As the last (and brief) post of the week, let me refer to a Facebook post from an old friend. For 36 years Richard Doerflinger worked tirelessly for Secretariat of Pro-Life Activities of the U.S. Conference of Catholic Bishops. His breadth of expertise was, and is, breath-taking.

In his post, Doerflinger quoted President Biden who earlier this week (in referring to the Texas Heartbeat law) said, “This extreme Texas law blatantly violates the constitutional right established under Roe v. Wade and upheld as precedent for nearly half a century.” 

Richard made a half-dozen salient points. Below are just two

#1. “Here I will scarcely mention that the operative jurisprudence on the issue is not Roe but Planned Parenthood v. Casey [1992], which dismantled Roe’s trimester system and demoted abortion from a constitutional ‘right’ to a ‘liberty interest’ that government cannot place an “undue burden” on (whatever that means). Roe as precedent is dead and replaced by a 1992 decision, further clarified (modified?) by the partial-birth abortion decision [Gonzales v. Carhart] of 2007.”

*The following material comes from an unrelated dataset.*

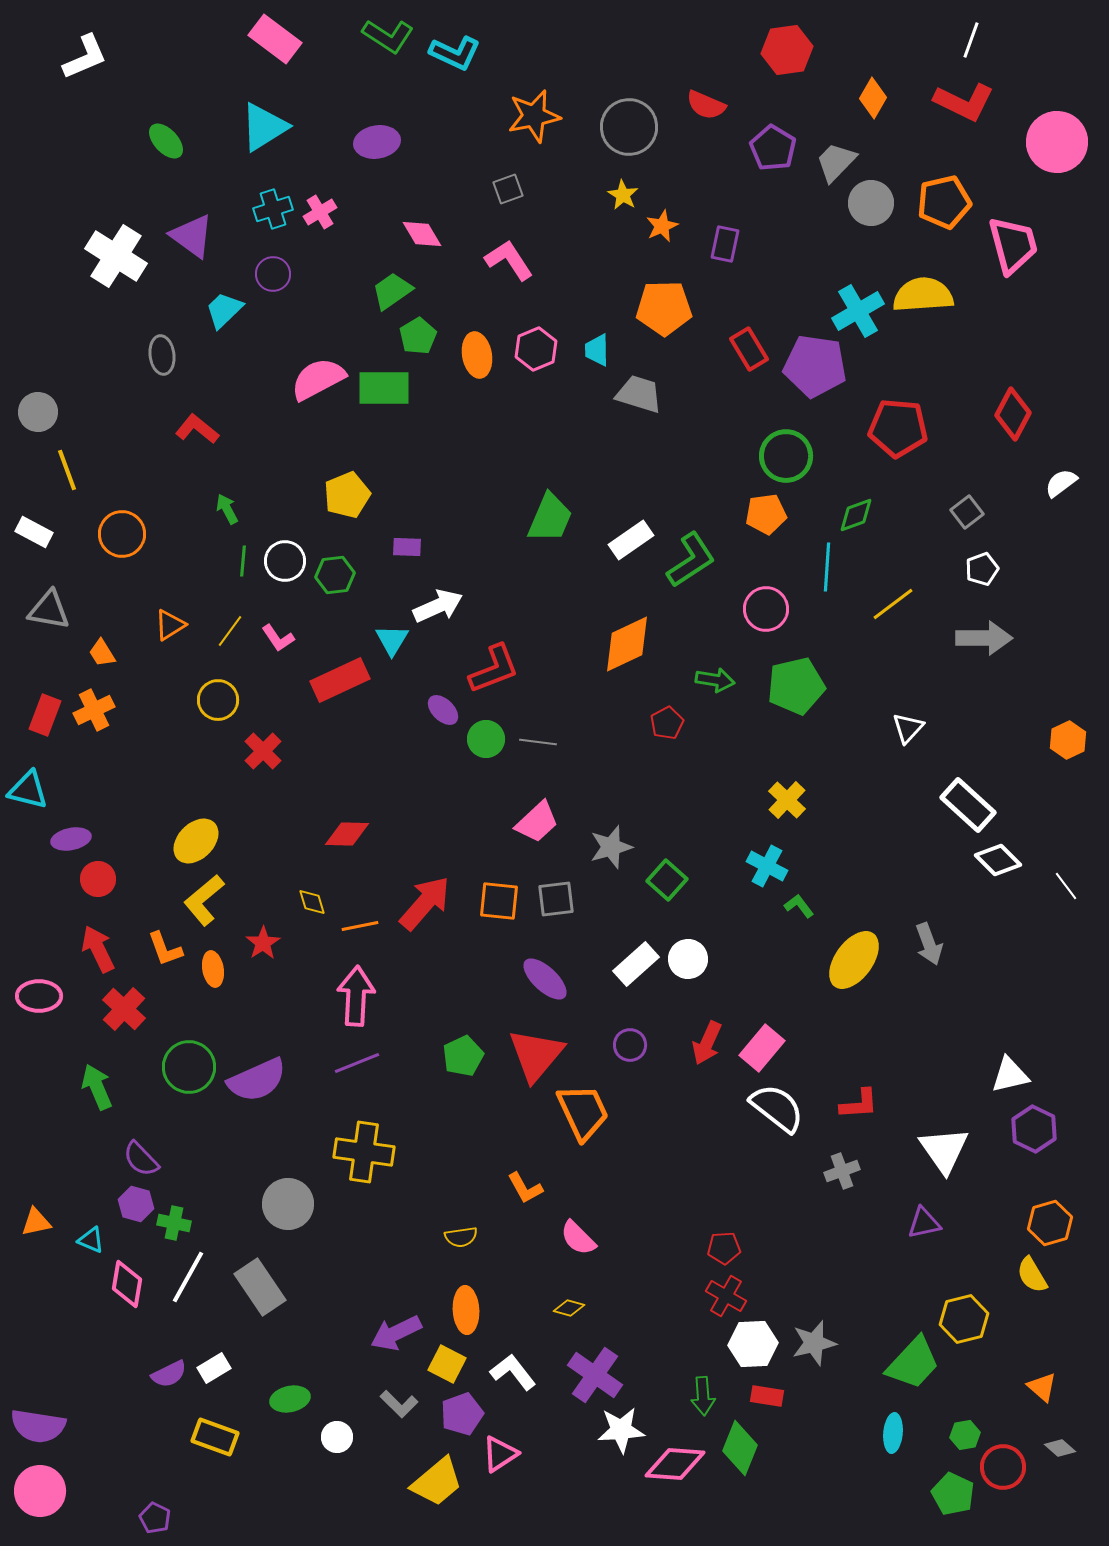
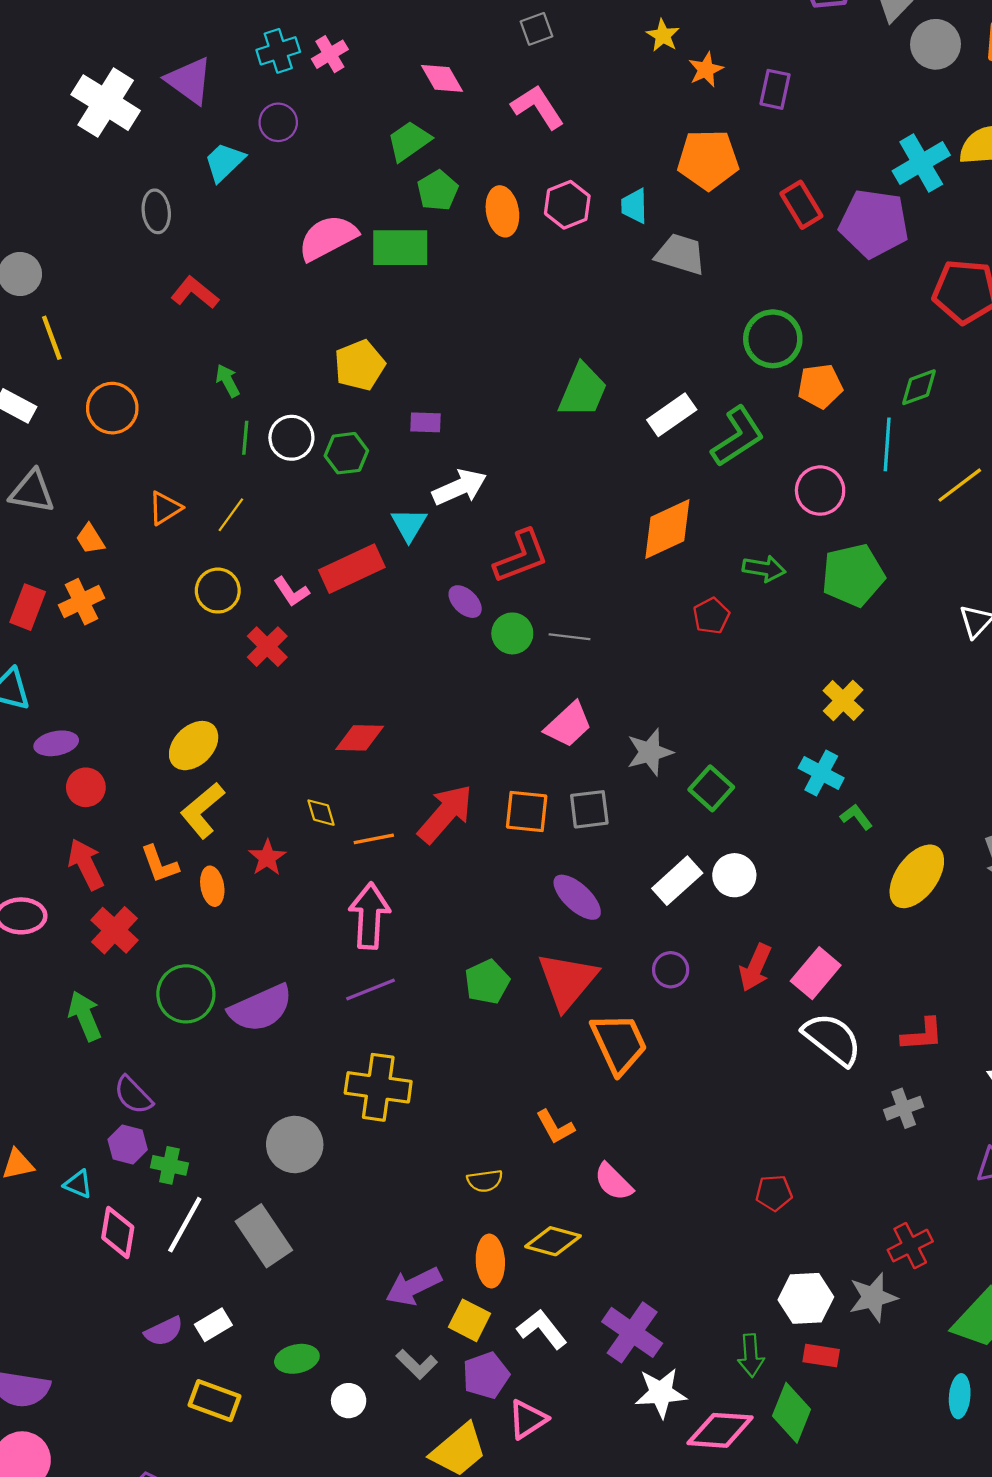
green circle: (786, 456) -> (773, 339), moved
pink L-shape: (278, 638) -> (291, 592), moved
red cross: (726, 1296) -> (910, 1246), moved, turned 33
yellow diamond: (569, 1308) -> (553, 1241), moved, size x1.6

This truism is simply omitted, as if the 44 years of abortion jurisprudence between Roe (1973) and Gonzales v. Carhart (2007) doesn’t exist, or, if it does, these court cases don’t matter.

#2. The Hyde Amendment—which has saved over 2 million lives—is a particular target of the Abortion Industry and President Biden. Bearing in mind that Roe was modified by Casey (1992), Doerflinger correctly concludes, “So Hyde, first enacted in 1976, has a MUCH longer tradition behind it than Roe.”